Die Burg Mansfeld in Sachsen-Anhalt ist eine der bedeutendsten Festungsanlagen in Mitteldeutschland und wird heute vom Christlicher Verein Junger Menschen – CVJM – als Jugendbildungs- und Begegnungsstätte genutzt. In der Schlossanlage finden in unregelmäßigen Abständen Veranstaltungen wie Konzerte und Gruppentreffen statt.

Die Geschichte von Schloss Mansfeld ist untrennbar mit dem Aufstieg und Fall der Grafen von Mansfeld sowie der Reformation verknüpft. Hier ist eine geschichtliche Zusammenfassung:

Ursprünge und Aufstieg (11. – 15. Jahrhundert)

Die erste urkundliche Erwähnung der Burg geht auf das Jahr **1050** zurück. Strategisch günstig auf einem Bergsporn über der Stadt Mansfeld gelegen, diente sie als Stammsitz der **Grafen von Mansfeld**.

  • Wohlstand durch Bergbau:** Die Familie erlangte durch den Kupfer- und Silberbergbau im Mansfelder Land enormen Reichtum und politischen Einfluss.
  • Ausbau zur Residenz:** Im Laufe der Jahrhunderte wurde die ursprüngliche mittelalterliche Burg zu einer prächtigen Residenz und einer immer stärkeren Festung ausgebaut.

Die Ära der Reformation (16. Jahrhundert)

Dies war die glanzvollste, aber auch spannungsreichste Zeit der Burg.

Verbindung zu Martin Luther: Luther wurde im nahegelegenen Eisleben geboren und wuchs in der Stadt Mansfeld auf. Er pflegte zeitlebens engen Kontakt zu den Grafen von Mansfeld, die zu den frühesten und entschlossensten Unterstützern der Reformation gehörten.
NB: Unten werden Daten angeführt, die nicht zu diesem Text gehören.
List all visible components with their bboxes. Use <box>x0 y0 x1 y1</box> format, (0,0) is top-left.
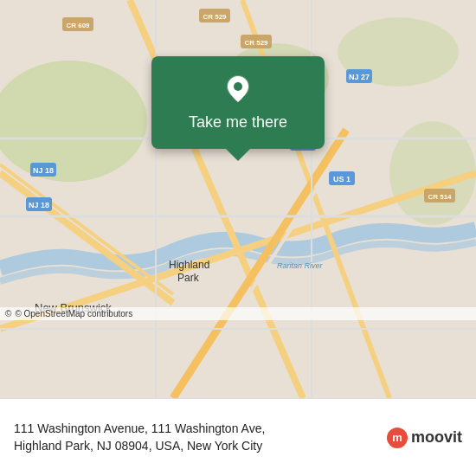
svg-text:US 1: US 1 <box>333 175 351 183</box>
address-text: 111 Washington Avenue, 111 Washington Av… <box>14 421 376 454</box>
moovit-text: moovit <box>411 428 462 447</box>
info-bar: 111 Washington Avenue, 111 Washington Av… <box>0 398 476 476</box>
svg-text:CR 529: CR 529 <box>244 39 268 47</box>
svg-text:NJ 18: NJ 18 <box>33 166 54 175</box>
svg-text:Highland: Highland <box>169 259 209 271</box>
copyright-icon: © <box>5 309 11 318</box>
svg-point-4 <box>389 121 476 225</box>
moovit-logo: m moovit <box>387 428 462 448</box>
svg-text:NJ 18: NJ 18 <box>29 201 49 209</box>
address-line1: 111 Washington Avenue, 111 Washington Av… <box>14 421 265 435</box>
svg-text:Raritan River: Raritan River <box>277 261 324 270</box>
popup-label: Take me there <box>189 113 287 132</box>
moovit-m-icon: m <box>387 428 408 448</box>
attribution-text: © OpenStreetMap contributors <box>15 309 132 318</box>
svg-text:NJ 27: NJ 27 <box>349 73 370 81</box>
svg-text:CR 609: CR 609 <box>66 22 90 29</box>
svg-point-40 <box>234 82 242 91</box>
map-container: NJ 18 NJ 18 CR 609 CR 529 CR 529 NJ 27 N… <box>0 0 476 398</box>
address-line2: Highland Park, NJ 08904, USA, New York C… <box>14 439 262 453</box>
svg-text:CR 529: CR 529 <box>203 13 227 21</box>
map-popup[interactable]: Take me there <box>151 56 325 149</box>
location-pin-icon <box>222 74 254 105</box>
svg-text:CR 514: CR 514 <box>428 193 452 201</box>
svg-text:Park: Park <box>177 272 200 284</box>
attribution-bar: © © OpenStreetMap contributors <box>0 307 476 320</box>
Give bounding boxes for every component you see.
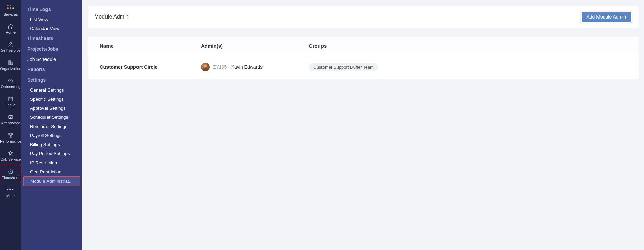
- rail-label: Performance: [0, 139, 21, 143]
- admin-separator: -: [227, 64, 231, 70]
- rail-onboarding[interactable]: Onboarding: [1, 74, 21, 92]
- trophy-icon: [8, 132, 14, 138]
- column-header-groups: Groups: [309, 43, 626, 49]
- rail-label: Services: [3, 12, 18, 16]
- sidebar-section-time-logs[interactable]: Time Logs: [21, 4, 82, 15]
- column-header-name: Name: [100, 43, 201, 49]
- rail-home[interactable]: Home: [1, 20, 21, 38]
- rail-services[interactable]: Services: [1, 1, 21, 20]
- svg-rect-2: [11, 62, 12, 64]
- home-icon: [8, 23, 14, 29]
- star-icon: [8, 150, 14, 156]
- rail-label: Onboarding: [1, 85, 21, 89]
- attendance-icon: [8, 114, 14, 120]
- sidebar-item-billing-settings[interactable]: Billing Settings: [21, 140, 82, 149]
- sidebar-item-geo-restriction[interactable]: Geo Restriction: [21, 167, 82, 176]
- organization-icon: [8, 60, 14, 66]
- sidebar-item-module-administration[interactable]: Module Administrat...: [23, 176, 80, 186]
- clock-icon: [8, 169, 14, 175]
- rail-label: Organization: [0, 67, 21, 71]
- sidebar-item-calendar-view[interactable]: Calendar View: [21, 24, 82, 33]
- rail-label: Self-service: [1, 48, 20, 52]
- add-module-admin-button[interactable]: Add Module Admin: [582, 12, 631, 22]
- sidebar-item-reminder-settings[interactable]: Reminder Settings: [21, 122, 82, 131]
- rail-label: Cab Service: [1, 157, 21, 162]
- rail-label: More: [6, 194, 15, 198]
- table-row[interactable]: Customer Support Circle ZY195 - Kavin Ed…: [88, 55, 639, 79]
- rail-label: Leave: [6, 103, 16, 107]
- main-area: Module Admin Add Module Admin Name Admin…: [82, 0, 644, 250]
- sidebar-item-scheduler-settings[interactable]: Scheduler Settings: [21, 113, 82, 122]
- page-header-card: Module Admin Add Module Admin: [88, 6, 639, 28]
- more-icon: •••: [8, 187, 14, 193]
- admin-code: ZY195: [213, 64, 227, 70]
- rail-attendance[interactable]: Attendance: [1, 110, 21, 129]
- sidebar-section-reports[interactable]: Reports: [21, 64, 82, 75]
- rail-more[interactable]: ••• More: [1, 183, 21, 201]
- rail-performance[interactable]: Performance: [1, 129, 21, 147]
- module-admin-table: Name Admin(s) Groups Customer Support Ci…: [88, 37, 639, 79]
- rail-organization[interactable]: Organization: [1, 56, 21, 74]
- page-title: Module Admin: [94, 14, 128, 20]
- sidebar-item-ip-restriction[interactable]: IP Restriction: [21, 158, 82, 167]
- cell-name: Customer Support Circle: [100, 64, 201, 70]
- rail-timesheet[interactable]: Timesheet: [1, 165, 21, 183]
- sidebar-item-specific-settings[interactable]: Specific Settings: [21, 95, 82, 104]
- secondary-sidebar: Time Logs List View Calendar View Timesh…: [21, 0, 82, 250]
- calendar-icon: [8, 96, 14, 102]
- column-header-admins: Admin(s): [201, 43, 309, 49]
- sidebar-item-approval-settings[interactable]: Approval Settings: [21, 104, 82, 113]
- admin-name: Kavin Edwards: [231, 64, 263, 70]
- group-chip: Customer Support Buffer Team: [309, 63, 378, 71]
- avatar: [201, 63, 210, 71]
- sidebar-item-list-view[interactable]: List View: [21, 15, 82, 24]
- rail-self-service[interactable]: Self-service: [1, 38, 21, 56]
- add-module-admin-highlight: Add Module Admin: [581, 11, 632, 23]
- app-logo-icon: [7, 5, 15, 11]
- sidebar-section-projects-jobs[interactable]: Projects/Jobs: [21, 44, 82, 55]
- cell-admins: ZY195 - Kavin Edwards: [201, 63, 309, 71]
- rail-leave[interactable]: Leave: [1, 92, 21, 110]
- svg-point-6: [204, 64, 207, 67]
- cell-groups: Customer Support Buffer Team: [309, 63, 626, 71]
- rail-cab-service[interactable]: Cab Service: [1, 147, 21, 165]
- rail-label: Attendance: [1, 121, 20, 125]
- sidebar-section-settings[interactable]: Settings: [21, 75, 82, 85]
- user-icon: [8, 41, 14, 47]
- svg-rect-3: [9, 97, 13, 101]
- rail-label: Home: [6, 30, 16, 34]
- sidebar-item-job-schedule[interactable]: Job Schedule: [21, 55, 82, 64]
- sidebar-item-general-settings[interactable]: General Settings: [21, 85, 82, 95]
- table-header-row: Name Admin(s) Groups: [88, 37, 639, 55]
- primary-nav: Services Home Self-service Organization …: [0, 0, 21, 250]
- sidebar-item-pay-period-settings[interactable]: Pay Period Settings: [21, 149, 82, 158]
- svg-point-0: [10, 42, 12, 44]
- rail-label: Timesheet: [2, 176, 19, 180]
- sidebar-item-payroll-settings[interactable]: Payroll Settings: [21, 131, 82, 140]
- sidebar-section-timesheets[interactable]: Timesheets: [21, 33, 82, 44]
- handshake-icon: [8, 78, 14, 84]
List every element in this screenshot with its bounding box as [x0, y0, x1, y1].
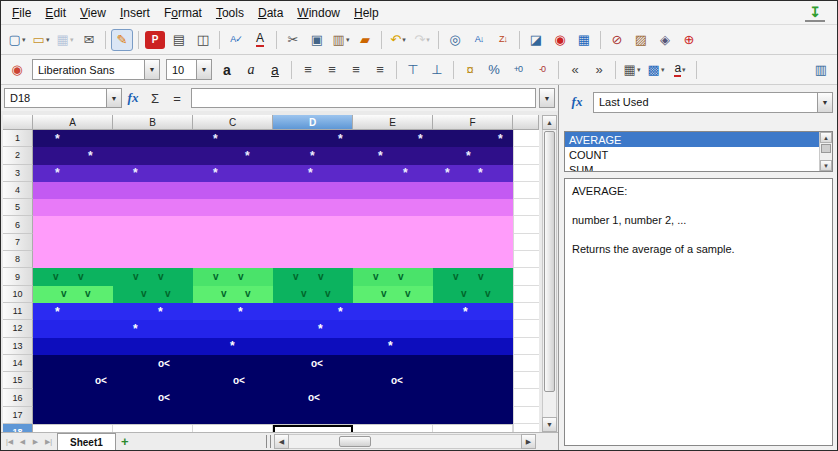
sheet-row-4[interactable] — [33, 182, 513, 199]
font-name-combobox[interactable]: Liberation Sans ▼ — [32, 59, 160, 80]
new-document-icon[interactable]: ▢▾ — [6, 29, 28, 51]
partial-column-g[interactable] — [513, 130, 539, 432]
selected-cell-D18[interactable] — [273, 425, 353, 432]
row-header-5[interactable]: 5 — [3, 199, 33, 216]
function-list-scroll-track[interactable] — [820, 143, 832, 160]
font-size-combobox[interactable]: 10 ▼ — [166, 59, 212, 80]
menu-view[interactable]: View — [73, 3, 113, 23]
insert-chart-icon[interactable]: ◪ — [525, 29, 547, 51]
row-header-15[interactable]: 15 — [3, 372, 33, 389]
sheet-row-14[interactable]: o<o< — [33, 355, 513, 372]
add-sheet-button[interactable]: + — [116, 433, 134, 450]
name-box[interactable]: D18 ▼ — [4, 88, 122, 108]
cell-E10[interactable] — [353, 286, 433, 303]
cell-D10[interactable] — [273, 286, 353, 303]
sheet-row-1[interactable]: ***** — [33, 130, 513, 147]
row-header-6[interactable]: 6 — [3, 216, 33, 233]
font-name-dropdown-icon[interactable]: ▼ — [144, 60, 159, 79]
cell-D9[interactable] — [273, 268, 353, 285]
vertical-scroll-track[interactable] — [542, 130, 557, 417]
gallery-icon[interactable]: ▨ — [630, 29, 652, 51]
align-bottom-icon[interactable]: ⊥ — [426, 59, 448, 81]
sheet-row-3[interactable]: ******* — [33, 165, 513, 182]
function-item-count[interactable]: COUNT — [565, 147, 819, 162]
spelling-icon[interactable]: A✓ — [225, 29, 247, 51]
cut-icon[interactable]: ✂ — [282, 29, 304, 51]
align-justified-icon[interactable]: ≡ — [369, 59, 391, 81]
freeze-panes-icon[interactable]: ▦ — [573, 29, 595, 51]
sum-icon[interactable]: Σ — [144, 88, 166, 108]
cell-A10[interactable] — [33, 286, 113, 303]
scroll-up-icon[interactable]: ▲ — [542, 115, 557, 130]
align-center-icon[interactable]: ≡ — [321, 59, 343, 81]
row-header-9[interactable]: 9 — [3, 268, 33, 285]
row-header-14[interactable]: 14 — [3, 355, 33, 372]
download-update-icon[interactable]: ↧ — [805, 4, 825, 22]
row-header-12[interactable]: 12 — [3, 320, 33, 337]
menu-insert[interactable]: Insert — [113, 3, 157, 23]
name-box-dropdown-icon[interactable]: ▼ — [106, 89, 121, 107]
borders-dropdown-icon[interactable]: ▾ — [637, 66, 641, 74]
protect-sheet-icon[interactable]: ⊘ — [606, 29, 628, 51]
undo-dropdown-icon[interactable]: ▾ — [402, 36, 406, 44]
cell-B10[interactable] — [113, 286, 193, 303]
cell-C9[interactable] — [193, 268, 273, 285]
scroll-right-icon[interactable]: ▶ — [521, 434, 536, 449]
background-color-icon[interactable]: ▩▾ — [645, 59, 667, 81]
menu-window[interactable]: Window — [290, 3, 347, 23]
function-list-scroll-down-icon[interactable]: ▼ — [820, 160, 832, 171]
column-header-C[interactable]: C — [193, 115, 273, 130]
menu-tools[interactable]: Tools — [209, 3, 251, 23]
row-header-10[interactable]: 10 — [3, 286, 33, 303]
cell-F9[interactable] — [433, 268, 513, 285]
function-item-average[interactable]: AVERAGE — [565, 132, 819, 147]
cell-F10[interactable] — [433, 286, 513, 303]
find-replace-icon[interactable]: ◎ — [444, 29, 466, 51]
function-item-sum[interactable]: SUM — [565, 162, 819, 171]
sheet-row-5[interactable] — [33, 199, 513, 216]
sheet-row-17[interactable] — [33, 407, 513, 424]
sort-ascending-icon[interactable]: A↓ — [468, 29, 490, 51]
scroll-left-icon[interactable]: ◀ — [274, 434, 289, 449]
row-header-3[interactable]: 3 — [3, 165, 33, 182]
align-top-icon[interactable]: ⊤ — [402, 59, 424, 81]
menu-edit[interactable]: Edit — [38, 3, 73, 23]
undo-icon[interactable]: ↶▾ — [387, 29, 409, 51]
align-right-icon[interactable]: ≡ — [345, 59, 367, 81]
sidebar-icon[interactable]: ▥ — [810, 59, 832, 81]
clone-formatting-icon[interactable]: ▰ — [354, 29, 376, 51]
formula-input[interactable] — [191, 88, 536, 108]
function-list-scrollbar[interactable]: ▲ ▼ — [819, 132, 832, 171]
sheet-row-18[interactable] — [33, 424, 513, 432]
save-dropdown-icon[interactable]: ▾ — [70, 36, 74, 44]
background-color-dropdown-icon[interactable]: ▾ — [661, 66, 665, 74]
vertical-scroll-thumb[interactable] — [544, 131, 555, 392]
row-header-18[interactable]: 18 — [3, 424, 33, 432]
bold-icon[interactable]: a — [216, 59, 238, 81]
horizontal-scrollbar[interactable]: ◀ ▶ — [274, 434, 536, 449]
cell-B9[interactable] — [113, 268, 193, 285]
cell-A9[interactable] — [33, 268, 113, 285]
sheet-row-2[interactable]: ***** — [33, 147, 513, 164]
horizontal-scroll-thumb[interactable] — [339, 436, 371, 447]
font-color-icon[interactable]: a▾ — [669, 59, 691, 81]
row-header-7[interactable]: 7 — [3, 234, 33, 251]
font-size-dropdown-icon[interactable]: ▼ — [196, 60, 211, 79]
email-icon[interactable]: ✉ — [78, 29, 100, 51]
edit-mode-icon[interactable]: ✎ — [111, 29, 133, 51]
sheet-tab-sheet1[interactable]: Sheet1 — [57, 433, 116, 450]
add-decimal-icon[interactable]: +0 — [507, 59, 529, 81]
column-header-F[interactable]: F — [433, 115, 513, 130]
menu-help[interactable]: Help — [347, 3, 386, 23]
help-icon[interactable]: ⊕ — [678, 29, 700, 51]
scroll-down-icon[interactable]: ▼ — [542, 417, 557, 432]
auto-spellcheck-icon[interactable]: A — [249, 29, 271, 51]
cell-E9[interactable] — [353, 268, 433, 285]
column-header-E[interactable]: E — [353, 115, 433, 130]
column-header-D[interactable]: D — [273, 115, 353, 130]
italic-icon[interactable]: a — [240, 59, 262, 81]
underline-icon[interactable]: a — [264, 59, 286, 81]
tab-split-handle[interactable] — [266, 435, 271, 448]
function-list-scroll-thumb[interactable] — [821, 144, 831, 153]
redo-dropdown-icon[interactable]: ▾ — [426, 36, 430, 44]
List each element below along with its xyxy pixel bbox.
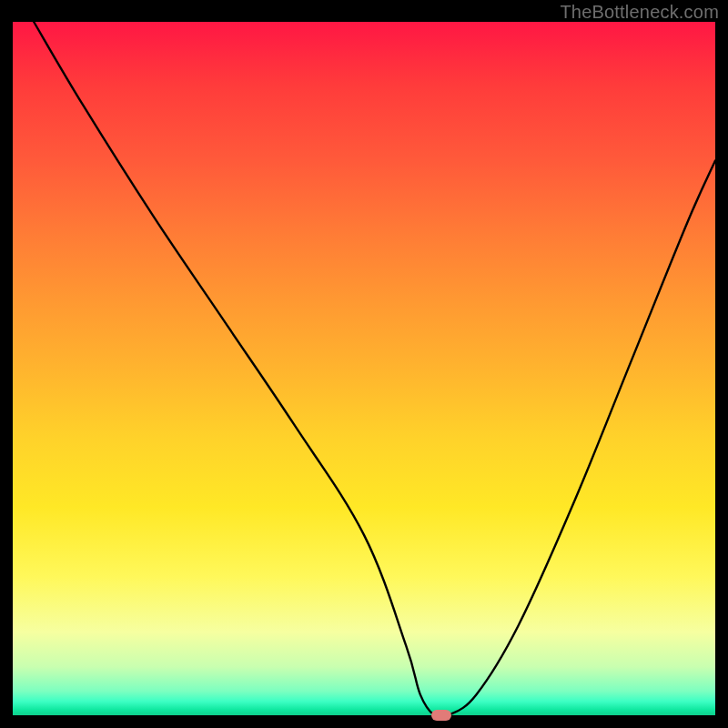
plot-area xyxy=(13,22,715,715)
watermark-text: TheBottleneck.com xyxy=(560,2,719,23)
chart-frame: TheBottleneck.com xyxy=(0,0,728,728)
optimum-marker xyxy=(431,710,451,721)
bottleneck-curve xyxy=(13,22,715,715)
curve-path xyxy=(34,22,715,718)
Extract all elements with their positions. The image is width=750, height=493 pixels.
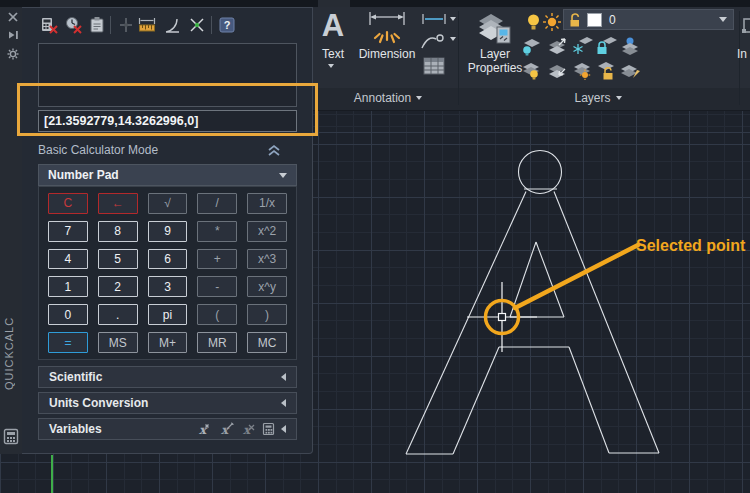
svg-text:x: x — [243, 423, 252, 436]
calc-key-5[interactable]: 5 — [98, 249, 138, 270]
section-expand-icon — [281, 425, 286, 433]
calculator-input-field[interactable]: [21.3592779,14.3262996,0] — [38, 110, 297, 132]
svg-text:x: x — [221, 423, 230, 436]
properties-gear-icon[interactable] — [7, 48, 19, 60]
new-variable-icon[interactable]: x — [196, 422, 212, 436]
calc-key-0[interactable]: 0 — [48, 304, 88, 325]
intersection-of-lines-icon[interactable] — [188, 16, 206, 34]
close-icon[interactable] — [7, 11, 19, 23]
dimension-button-label[interactable]: Dimension — [353, 47, 421, 61]
linear-dimension-icon[interactable] — [421, 13, 447, 25]
section-variables-label: Variables — [49, 422, 102, 436]
layer-isolate-icon[interactable] — [520, 36, 542, 56]
calc-key-8[interactable]: 8 — [98, 221, 138, 242]
layers-panel-dropdown-icon — [616, 96, 622, 100]
collapse-chevrons-icon[interactable] — [267, 144, 281, 156]
leader-dropdown-icon[interactable] — [450, 37, 456, 41]
calc-key-close-paren[interactable]: ) — [247, 304, 287, 325]
section-expand-icon — [281, 373, 286, 381]
number-pad-header[interactable]: Number Pad — [38, 164, 297, 186]
edit-variable-icon[interactable]: x — [218, 422, 234, 436]
calc-key-inverse[interactable]: 1/x — [247, 193, 287, 214]
calc-key-cube[interactable]: x^3 — [247, 249, 287, 270]
number-pad-collapse-icon — [279, 173, 287, 178]
autocad-window: Selected point A Text Dimens — [0, 0, 750, 493]
distance-between-points-icon[interactable] — [138, 16, 156, 34]
clear-history-icon[interactable] — [64, 16, 82, 34]
leader-tool-icon[interactable] — [420, 32, 446, 50]
calculator-variable-icon[interactable] — [262, 422, 275, 436]
calc-key-subtract[interactable]: - — [197, 276, 237, 297]
autohide-pin-icon[interactable] — [7, 29, 19, 41]
help-icon[interactable]: ? — [218, 16, 236, 34]
insert-panel-partial-label[interactable]: In — [737, 47, 750, 61]
tab-segment — [40, 0, 90, 7]
layer-on-bulb-icon[interactable] — [526, 12, 541, 33]
section-variables[interactable]: Variables x x x — [38, 418, 297, 440]
calc-key-backspace[interactable]: ← — [98, 193, 138, 214]
insert-block-icon[interactable] — [741, 15, 750, 37]
section-scientific[interactable]: Scientific — [38, 366, 297, 388]
text-dropdown-icon[interactable] — [328, 64, 334, 68]
quickcalc-palette-icon — [3, 428, 19, 445]
history-area[interactable] — [38, 43, 297, 107]
calc-key-memory-add[interactable]: M+ — [148, 332, 188, 353]
layer-unisolate-icon[interactable] — [546, 36, 568, 56]
calc-key-add[interactable]: + — [197, 249, 237, 270]
calc-key-6[interactable]: 6 — [148, 249, 188, 270]
calc-key-power[interactable]: x^y — [247, 276, 287, 297]
get-coordinates-icon[interactable] — [119, 16, 133, 34]
current-layer-name: 0 — [609, 13, 616, 27]
layer-properties-icon[interactable] — [475, 9, 513, 47]
angle-of-line-icon[interactable] — [163, 16, 181, 34]
mode-header: Basic Calculator Mode — [38, 140, 297, 160]
calc-key-4[interactable]: 4 — [48, 249, 88, 270]
layer-lock-icon[interactable] — [595, 36, 617, 56]
calc-key-memory-store[interactable]: MS — [98, 332, 138, 353]
calc-key-square[interactable]: x^2 — [247, 221, 287, 242]
calc-key-divide[interactable]: / — [197, 193, 237, 214]
calc-key-1[interactable]: 1 — [48, 276, 88, 297]
quickcalc-palette: QUICKCALC — [0, 7, 313, 454]
annotation-panel-label[interactable]: Annotation — [333, 87, 443, 109]
delete-variable-icon[interactable]: x — [240, 422, 256, 436]
tab-segment — [318, 0, 350, 7]
layer-match-icon[interactable] — [546, 60, 568, 80]
table-tool-icon[interactable] — [423, 57, 445, 75]
text-tool-icon[interactable]: A — [318, 8, 348, 44]
calc-key-decimal[interactable]: . — [98, 304, 138, 325]
calc-key-7[interactable]: 7 — [48, 221, 88, 242]
layer-unlock-icon[interactable] — [595, 60, 617, 80]
calc-key-memory-clear[interactable]: MC — [247, 332, 287, 353]
layer-off-icon[interactable] — [520, 60, 542, 80]
layer-thaw-icon[interactable] — [571, 60, 593, 80]
annotation-panel-dropdown-icon — [416, 96, 422, 100]
mode-header-label: Basic Calculator Mode — [38, 143, 158, 157]
calc-key-9[interactable]: 9 — [148, 221, 188, 242]
dimension-style-dropdown-icon[interactable] — [450, 17, 456, 21]
section-units-conversion[interactable]: Units Conversion — [38, 392, 297, 414]
layer-make-current-icon[interactable] — [619, 36, 641, 56]
calc-key-clear[interactable]: C — [48, 193, 88, 214]
ribbon: A Text Dimension — [313, 7, 750, 111]
svg-text:?: ? — [224, 19, 231, 31]
calc-key-memory-recall[interactable]: MR — [197, 332, 237, 353]
calc-key-3[interactable]: 3 — [148, 276, 188, 297]
layer-selector-dropdown[interactable]: 0 — [563, 9, 734, 30]
calc-key-sqrt[interactable]: √ — [148, 193, 188, 214]
layers-panel-label[interactable]: Layers — [558, 87, 638, 109]
dimension-tool-icon[interactable] — [366, 10, 408, 48]
toolbar-separator — [110, 16, 111, 34]
paste-value-icon[interactable] — [88, 16, 106, 34]
text-button-label[interactable]: Text — [313, 47, 353, 61]
clear-icon[interactable] — [40, 16, 58, 34]
calc-key-pi[interactable]: pi — [148, 304, 188, 325]
calc-key-open-paren[interactable]: ( — [197, 304, 237, 325]
layer-freeze-icon[interactable] — [571, 36, 593, 56]
calc-key-equals[interactable]: = — [48, 332, 88, 353]
layer-merge-icon[interactable] — [619, 60, 641, 80]
calc-key-multiply[interactable]: * — [197, 221, 237, 242]
calc-key-2[interactable]: 2 — [98, 276, 138, 297]
ribbon-tab-strip — [0, 0, 750, 7]
layer-thaw-sun-icon[interactable] — [542, 11, 562, 33]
  • Teilung der Grafschaft: Da die Grafenfamilie sehr kinderreich war, wurde der Besitz 1501 in die Linien Vorderort, Mittelort und Hinterort geteilt. Dies führte dazu, dass auf dem Burggelände drei separate Schlösser nebeneinander entstanden (Vorderort, Mittelort und Hinterort).
  • Festungsausbau:** Unter Graf Albrecht VII. wurde die Burg zu einer der modernsten Festungen der Renaissance ausgebaut, mit gewaltigen Bastionen und Wallanlagen.

### Niedergang und Zerstörung (17. – 18. Jahrhundert)
Der Abstieg der Burg begann mit dem wirtschaftlichen Niedergang der Grafen und den Wirren der Kriege.

  1. Verschuldung: Durch Erbteilungen und Misswirtschaft gerieten die Grafen in massive finanzielle Not, was 1570 zur Sequestration (Zwangsverwaltung) durch die Lehnsherren (Sachsen und Magdeburg) führte.
  2. Dreißigjähriger Krieg: Die Festung war mehrfach umkämpft und besetzt.
  3. Schleifung (1674/75): Auf Befehl des kurbrandenburgischen Kurfürsten wurde die Festung unbrauchbar gemacht (geschleift). Die wehrhaften Anlagen wurden gesprengt, und die Gebäude verfielen zur Ruine.

Romantik und heutige Nutzung (19. Jahrhundert – heute)

Im 19. Jahrhundert erwachte das Interesse an der Ruine im Zuge der Romantik neu.

  • Wiederaufbau:** Ab 1860 ließ der neue Besitzer, Baron von der Recke, das Schloss Vorderort im neugotischen Stil wieder aufbauen. Die Schlösser Mittelort und Hinterort blieben als Ruinen erhalten.
  • Heutige Bedeutung: Seit 1947 dient das Schloss Vorderort als christliche Jugendbildungs- und Begegnungsstätte. Am 24. Mai 1997 wurde der Förderverein Schloss Mansfeld e. V. zum Erhalt des Schlosses Mansfeld gegründet. 1999 erfolgte die Übertragung des Schlosses in das Eigentum des Fördervereins Schloss Mansfeld e. V. Es erfolgte ein kontinuierlicher Ausbau zur modernen Christlichen Jugendbildungs- und Begegnungsstätte.

Die Anlage beeindruckt heute vor allem durch das Zusammenspiel von monumentalen Festungswällen und den filigranen Ruinen der Renaissance-Schlösser, was ihr den Beinamen „Mansfelder Akropolis“ einbrachte.